[Records from a collection]

--- --- ---

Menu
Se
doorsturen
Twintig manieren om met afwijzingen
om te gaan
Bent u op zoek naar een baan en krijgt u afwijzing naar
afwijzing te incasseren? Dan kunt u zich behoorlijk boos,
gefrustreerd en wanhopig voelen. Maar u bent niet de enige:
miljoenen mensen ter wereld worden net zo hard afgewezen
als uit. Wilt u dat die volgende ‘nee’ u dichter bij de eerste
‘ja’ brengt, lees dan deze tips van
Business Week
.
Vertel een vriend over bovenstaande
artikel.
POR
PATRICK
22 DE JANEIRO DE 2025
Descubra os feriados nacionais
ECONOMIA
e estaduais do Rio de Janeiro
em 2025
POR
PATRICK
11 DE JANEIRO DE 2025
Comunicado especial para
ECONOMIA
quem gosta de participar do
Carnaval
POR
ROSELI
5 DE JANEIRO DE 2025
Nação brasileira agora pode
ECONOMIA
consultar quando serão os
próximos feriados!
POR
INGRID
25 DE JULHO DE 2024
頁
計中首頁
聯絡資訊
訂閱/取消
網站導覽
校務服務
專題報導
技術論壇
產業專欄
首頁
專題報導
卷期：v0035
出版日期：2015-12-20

--- --- ---

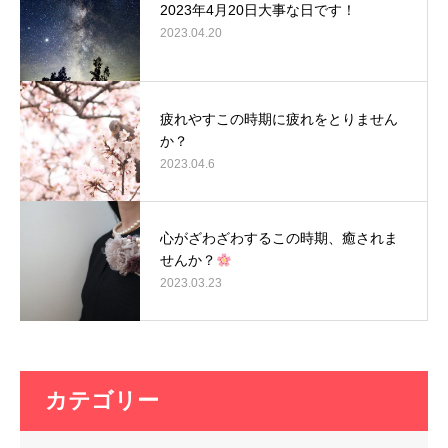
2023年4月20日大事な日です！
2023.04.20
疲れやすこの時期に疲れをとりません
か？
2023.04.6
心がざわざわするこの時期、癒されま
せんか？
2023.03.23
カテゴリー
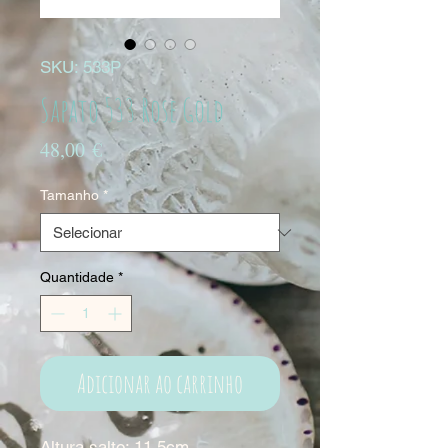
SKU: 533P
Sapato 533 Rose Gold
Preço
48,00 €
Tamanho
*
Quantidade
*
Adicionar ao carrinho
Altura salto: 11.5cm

--- --- ---

Assignment: The answer must consist of every line from the entries above that contains the string "feriados".

Task result:
Descubra os feriados nacionais
próximos feriados!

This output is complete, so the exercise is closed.